• AIM OF THE TASK
Two lines in the data below mark the range: the one with "Ha idén nem" and the one with "Mutatjuk a részleteket.". Return both, along with every line between them, exactly.

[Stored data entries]
--- START ---

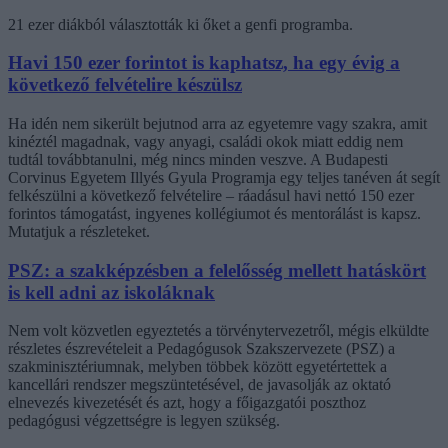
21 ezer diákból választották ki őket a genfi programba.
Havi 150 ezer forintot is kaphatsz, ha egy évig a
következő felvételire készülsz
Ha idén nem sikerült bejutnod arra az egyetemre vagy szakra, amit
kinéztél magadnak, vagy anyagi, családi okok miatt eddig nem
tudtál továbbtanulni, még nincs minden veszve. A Budapesti
Corvinus Egyetem Illyés Gyula Programja egy teljes tanéven át segít
felkészülni a következő felvételire – ráadásul havi nettó 150 ezer
forintos támogatást, ingyenes kollégiumot és mentorálást is kapsz.
Mutatjuk a részleteket.
PSZ: a szakképzésben a felelősség mellett hatáskört
is kell adni az iskoláknak
Nem volt közvetlen egyeztetés a törvénytervezetről, mégis elküldte
részletes észrevételeit a Pedagógusok Szakszervezete (PSZ) a
szakminisztériumnak, melyben többek között egyetértettek a
kancellári rendszer megszüntetésével, de javasolják az oktató
elnevezés kivezetését és azt, hogy a főigazgatói poszthoz
pedagógusi végzettségre is legyen szükség.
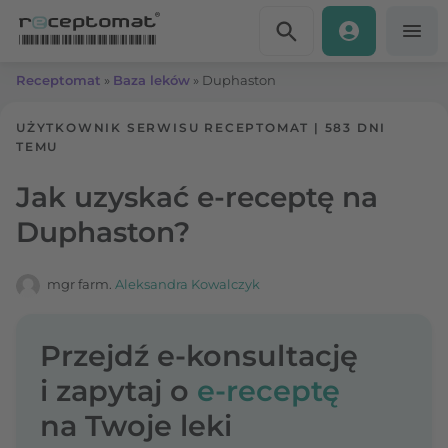
Przejdź do treści
Receptomat
»
Baza leków
»
Duphaston
UŻYTKOWNIK SERWISU RECEPTOMAT
|
583 DNI
TEMU
Jak uzyskać e-receptę na
Duphaston?
mgr farm.
Aleksandra Kowalczyk
Przejdź e-konsultację
i zapytaj o
e-receptę
na Twoje leki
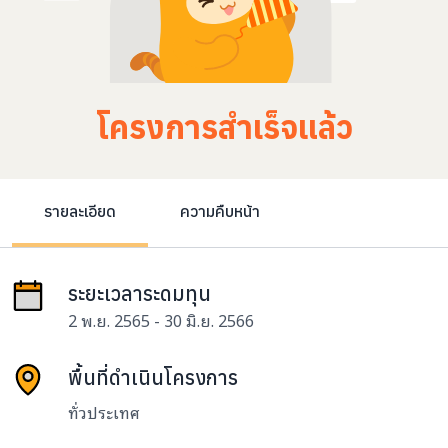
โครงการสำเร็จแล้ว
รายละเอียด
ความคืบหน้า
ระยะเวลาระดมทุน
2 พ.ย. 2565 - 30 มิ.ย. 2566
พื้นที่ดำเนินโครงการ
ทั่วประเทศ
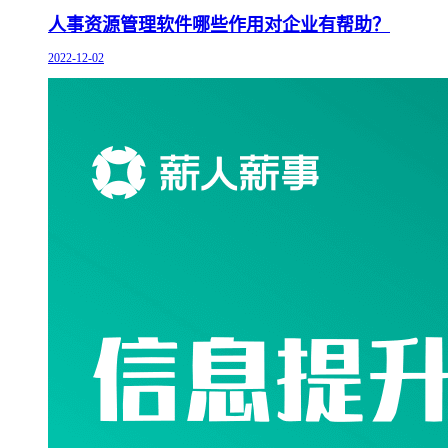
人事资源管理软件哪些作用对企业有帮助？
2022-12-02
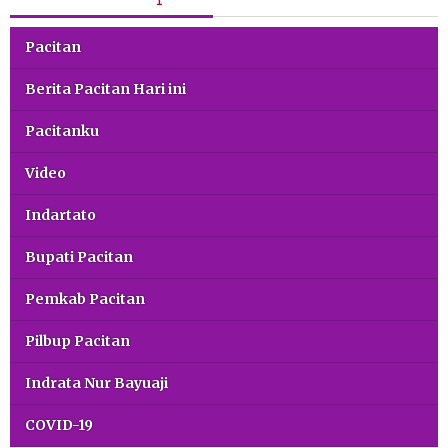
Pacitan
Berita Pacitan Hari ini
Pacitanku
Video
Indartato
Bupati Pacitan
Pemkab Pacitan
Pilbup Pacitan
Indrata Nur Bayuaji
COVID-19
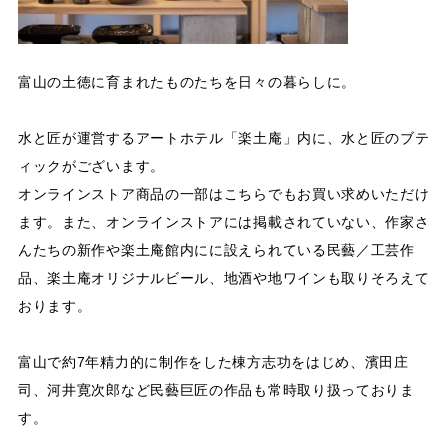
富山の土徳に育まれたものたちを日々の暮らしに。
水と匠が運営するアートホテル「楽土庵」内に、水と匠のブテ
ィックがございます。
オンラインストア商品の一部はこちらでもお買い求めいただけ
ます。また、オンラインストアには掲載されていない、作家さ
んたちの新作や楽土庵館内にに設えられている民藝／工芸作
品、楽土庵オリジナルビール、地酒や地ワインも取りそろえて
おります。
富山で約7年精力的に制作をした棟方志功をはじめ、濱田庄
司、河井寛次郎など民藝巨匠の作品も常時取り扱っておりま
す。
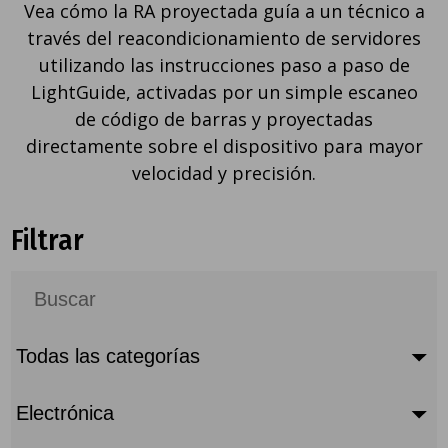
Vea cómo la RA proyectada guía a un técnico a
través del reacondicionamiento de servidores
utilizando las instrucciones paso a paso de
LightGuide, activadas por un simple escaneo
de código de barras y proyectadas
directamente sobre el dispositivo para mayor
velocidad y precisión.
Filtrar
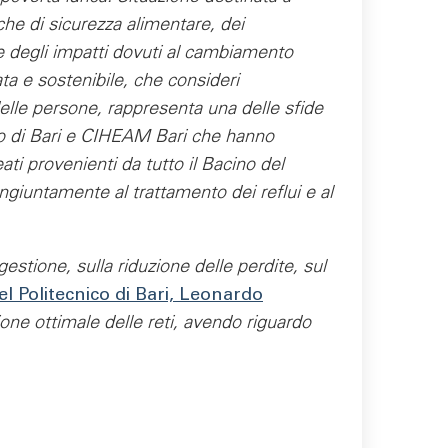
he di sicurezza alimentare, dei
e degli impatti dovuti al cambiamento
ata e sostenibile, che consideri
delle persone, rappresenta una delle sfide
nico di Bari e CIHEAM Bari che hanno
ti provenienti da tutto il Bacino del
congiuntamente al trattamento dei reflui e al
estione, sulla riduzione delle perdite, sul
l Politecnico di Bari, Leonardo
tione ottimale delle reti, avendo riguardo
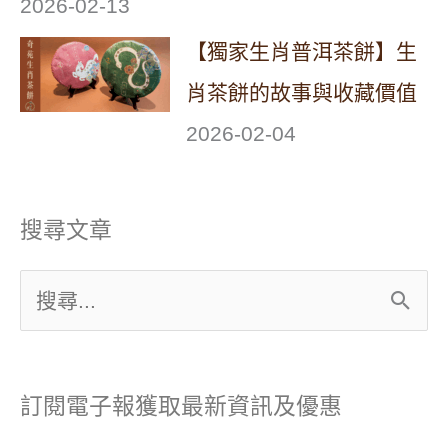
2026-02-13
【獨家生肖普洱茶餅】生
肖茶餅的故事與收藏價值
2026-02-04
搜尋文章
搜
尋
關
訂閱電子報獲取最新資訊及優惠
鍵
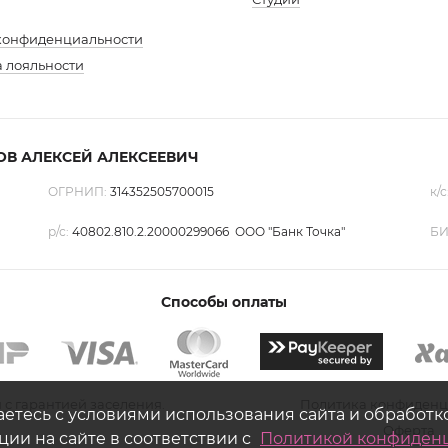
конфиденциальности
 лояльности
ю
гда
ОВ АЛЕКСЕЙ АЛЕКСЕЕВИЧ
ОГРНИП:
314352505700015
к/с
р/с:
40802.810.2.20000299066 ООО "Банк Точка"
БИ
Способы оплаты
 с гарантией заселения.
Политика конфиденц
аетесь с условиями использования сайта и обработ
Оферта
ии на сайте в соответствии с
Политикой конфиден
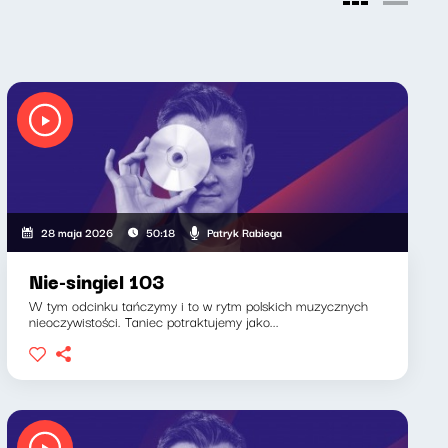
Patryk Rabiega
28 maja 2026
50:18
Nie-singiel 103
W tym odcinku tańczymy i to w rytm polskich muzycznych
nieoczywistości. Taniec potraktujemy jako...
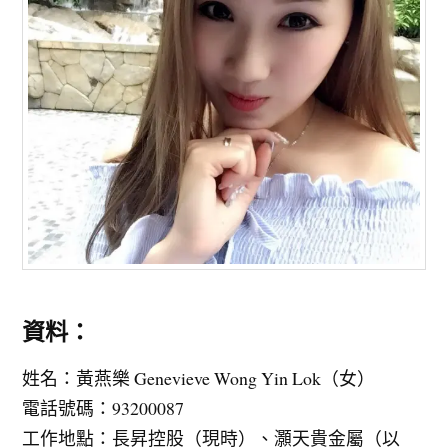
資料：
姓名：黃燕樂 Genevieve Wong Yin Lok（女）
電話號碼：93200087
工作地點：長昇控股（現時）、灝天貴金屬（以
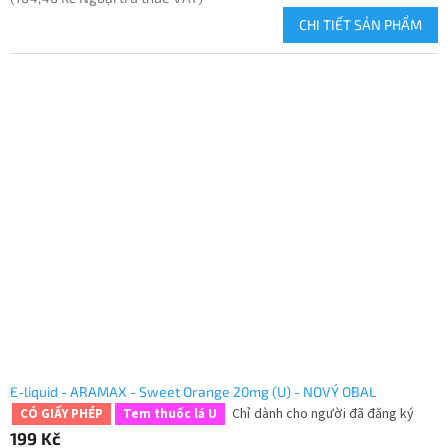
CHI TIẾT SẢN PHẨM
E-liquid - ARAMAX - Sweet Orange 20mg (U) - NOVÝ OBAL
Chỉ dành cho người đã đăng ký
CÓ GIẤY PHÉP
Tem thuốc lá U
199 Kč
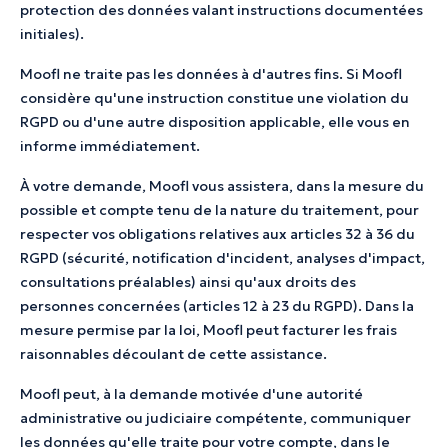
protection des données valant instructions documentées
initiales).
Moofl ne traite pas les données à d'autres fins. Si Moofl
considère qu'une instruction constitue une violation du
RGPD ou d'une autre disposition applicable, elle vous en
informe immédiatement.
À votre demande, Moofl vous assistera, dans la mesure du
possible et compte tenu de la nature du traitement, pour
respecter vos obligations relatives aux articles 32 à 36 du
RGPD (sécurité, notification d'incident, analyses d'impact,
consultations préalables) ainsi qu'aux droits des
personnes concernées (articles 12 à 23 du RGPD). Dans la
mesure permise par la loi, Moofl peut facturer les frais
raisonnables découlant de cette assistance.
Moofl peut, à la demande motivée d'une autorité
administrative ou judiciaire compétente, communiquer
les données qu'elle traite pour votre compte, dans le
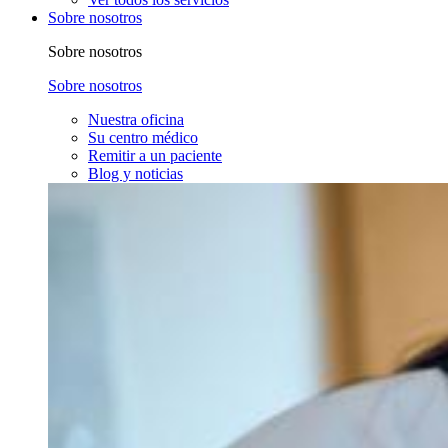
Sobre nosotros
Sobre nosotros
Sobre nosotros
Nuestra oficina
Su centro médico
Remitir a un paciente
Blog y noticias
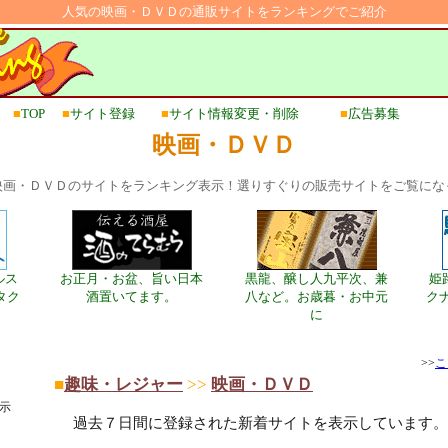
人気の映画・ＤＶＤの通販サイトをランキングでご紹介
■
TOP
■
サイト登録
■
サイト情報変更・削除
■
広告募集
映画・ＤＶＤ
映画・ＤＶＤのサイトをランキング表示！選りすぐりの販売サイトをご覧にな
ルス
お正月・お盆、旨い日本
黒龍、醸し人九平次、兼
姫
タク
酒置いてます。
八など。お歳暮・お中元
ク
に
>>
こ
■
趣味・レジャー
>>
映画・ＤＶＤ
示
過去７日間に登録された新着サイトを表示しています。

--- END ---

• RESULT
Ha idén nem sikerült bejutnod arra az egyetemre vagy szakra, amit
kinéztél magadnak, vagy anyagi, családi okok miatt eddig nem
tudtál továbbtanulni, még nincs minden veszve. A Budapesti
Corvinus Egyetem Illyés Gyula Programja egy teljes tanéven át segít
felkészülni a következő felvételire – ráadásul havi nettó 150 ezer
forintos támogatást, ingyenes kollégiumot és mentorálást is kapsz.
Mutatjuk a részleteket.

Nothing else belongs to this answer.